→ Instructions to follow
Check each line of the entries below for the word "عربستان", then report how many have it, with no other words.

(Extracted page text data)
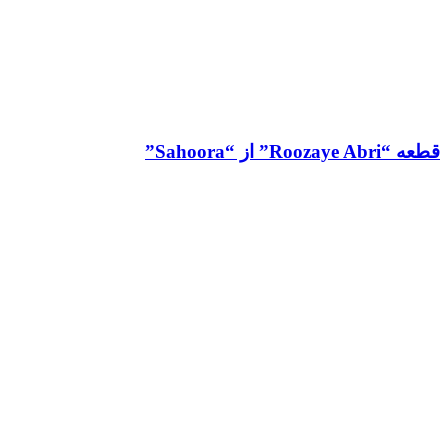
قطعه “Roozaye Abri” از “Sahoora”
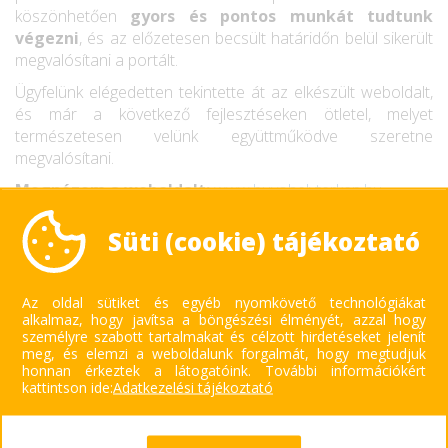
köszönhetően
gyors és pontos munkát tudtunk
végezni
, és az előzetesen becsült határidőn belül sikerült
megvalósítani a portált.
Ügyfelünk elégedetten tekintette át az elkészült weboldalt,
és már a következő fejlesztéseken ötletel, melyet
természetesen velünk együttműködve szeretne
megvalósítani.
Megnézem a weboldalt:
www.buvohelyterkep.hu
Süti (cookie) tájékoztató
Az oldal sütiket és egyéb nyomkövető technológiákat
alkalmaz, hogy javítsa a böngészési élményét, azzal hogy
személyre szabott tartalmakat és célzott hirdetéseket jelenít
meg, és elemzi a weboldalunk forgalmát, hogy megtudjuk
honnan érkeztek a látogatóink.
További információkért
kattintson ide:
Adatkezelési tájékoztató
KAPCSOLAT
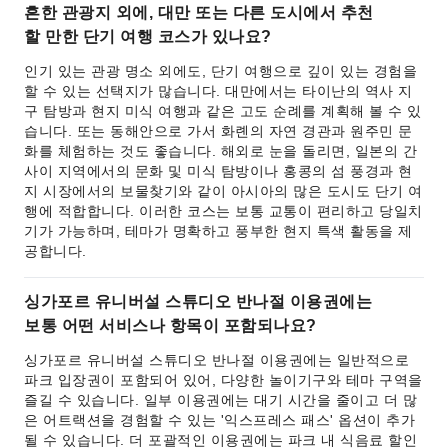
흔한 관광지 외에, 대만 또는 다른 도시에서 추천
할 만한 단기 여행 코스가 있나요?
인기 있는 관광 명소 외에도, 단기 여행으로 깊이 있는 경험을
할 수 있는 선택지가 많습니다. 대만에서는 타이난의 역사 지
구 탐방과 현지 미식 여행과 같은 고도 순례를 계획해 볼 수 있
습니다. 또는 동해안으로 가서 화롄의 자연 경관과 원주민 문
화를 체험하는 것도 좋습니다. 해외로 눈을 돌리면, 일본의 간
사이 지역에서의 문화 및 미식 탐방이나 홍콩의 섬 풍경과 현
지 시장에서의 보물찾기와 같이 아시아의 많은 도시도 단기 여
행에 적합합니다. 이러한 코스는 보통 교통이 편리하고 당일치
기가 가능하며, 테마가 명확하고 풍부한 현지 특색 활동을 제
공합니다.
싱가포르 유니버설 스튜디오 반나절 이용권에는
보통 어떤 서비스나 항목이 포함되나요?
싱가포르 유니버설 스튜디오 반나절 이용권에는 일반적으로
파크 입장권이 포함되어 있어, 다양한 놀이기구와 테마 구역을
즐길 수 있습니다. 일부 이용권에는 대기 시간을 줄이고 더 많
은 어트랙션을 경험할 수 있는 '익스프레스 패스' 옵션이 추가
될 수 있습니다. 더 포괄적인 이용권에는 파크 내 식음료 할인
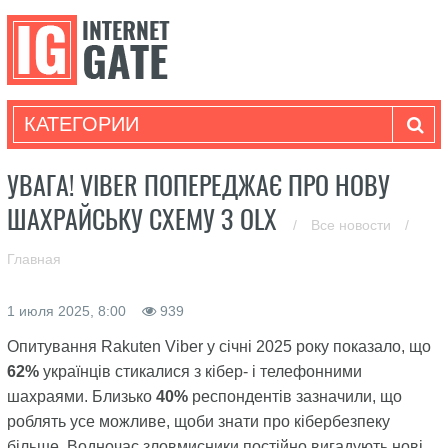
КАТЕГОРИИ
УВАГА! VIBER ПОПЕРЕДЖАЄ ПРО НОВУ
ШАХРАЙСЬКУ СХЕМУ З OLX
/
Все новости
/
Главная
1 июля 2025, 8:00
939
Опитування Rakuten Viber у січні 2025 року показало, що
62%
українців стикалися з кібер- і телефонними
шахраями. Близько
40%
респондентів зазначили, що
роблять усе можливе, щоби знати про кібербезпеку
більше. Водночас зловмисники постійно вигадують нові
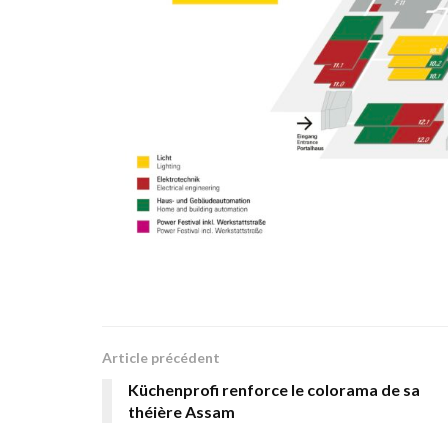
Article précédent
Küchenprofi renforce le colorama de sa
théière Assam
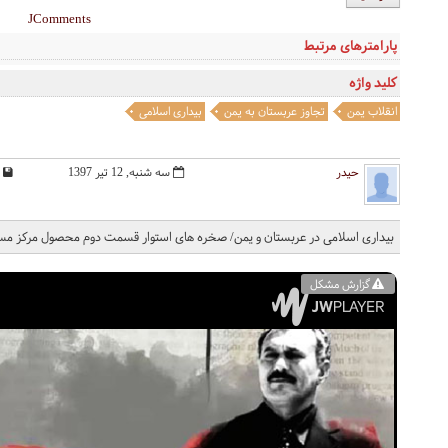
JComments
پارامترهای مرتبط
کلید واژه
انقلاب یمن
تجاوز عربستان به یمن
بیداری اسلامی
حیدر
سه شنبه, 12 تیر 1397
بیداری اسلامی در عربستان و یمن/ صخره های استوار قسمت دوم محصول مرکز م
گزارش مشکل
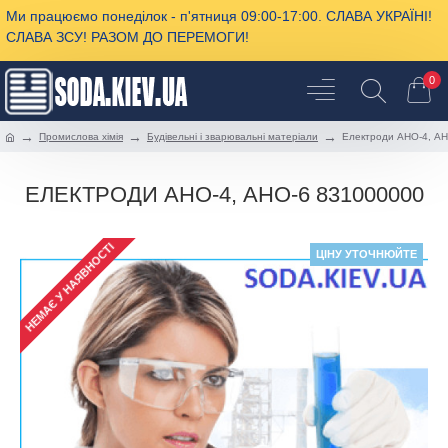
Ми працюємо понеділок - п'ятниця 09:00-17:00. СЛАВА УКРАЇНІ!
СЛАВА ЗСУ! РАЗОМ ДО ПЕРЕМОГИ!
0
Промислова хімія
Будівельні і зварювальні матеріали
Електроди АНО-4, А
ЕЛЕКТРОДИ АНО-4, АНО-6 831000000
НЕМАЄ У НАЯВНОСТІ
ЦІНУ УТОЧНЮЙТЕ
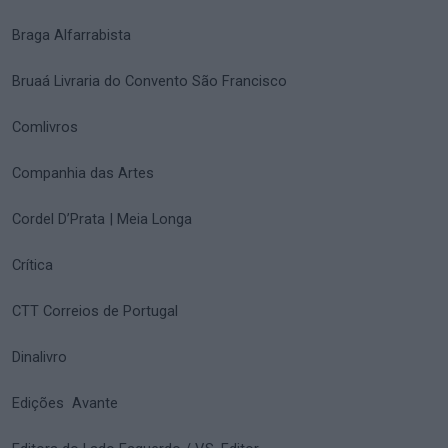
Braga Alfarrabista
Bruaá Livraria do Convento São Francisco
Comlivros
Companhia das Artes
Cordel D’Prata | Meia Longa
Crítica
CTT Correios de Portugal
Dinalivro
Edições Avante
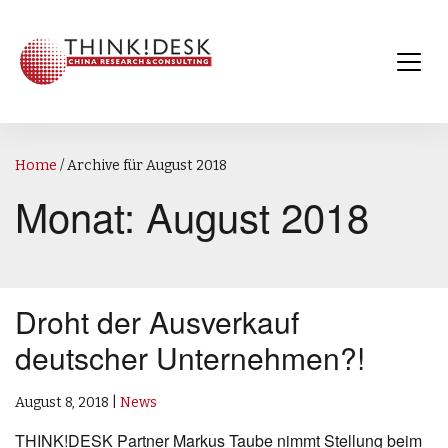
Home
/
Archive für August 2018
Monat:
August 2018
Droht der Ausverkauf
deutscher Unternehmen?!
August 8, 2018
|
News
THINK!DESK Partner Markus Taube nimmt Stellung beim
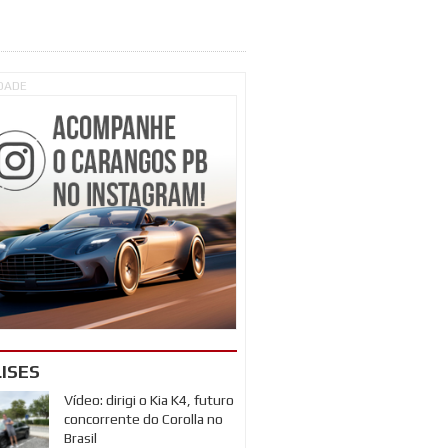
IDADE
ISES
Vídeo: dirigi o Kia K4, futuro
concorrente do Corolla no
Brasil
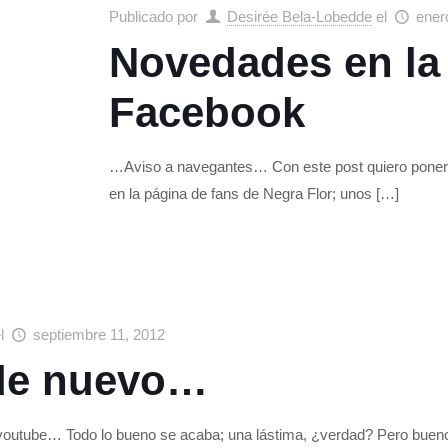
Publicado por
Desirée Bela-Lobedde
el
ener
Novedades en la
Facebook
…Aviso a navegantes… Con este post quiero ponerte
en la página de fans de Negra Flor; unos
[…]
el
septiembre 11, 2012
de nuevo…
 youtube… Todo lo bueno se acaba; una lástima, ¿verdad? Pero bueno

→ Your solution
2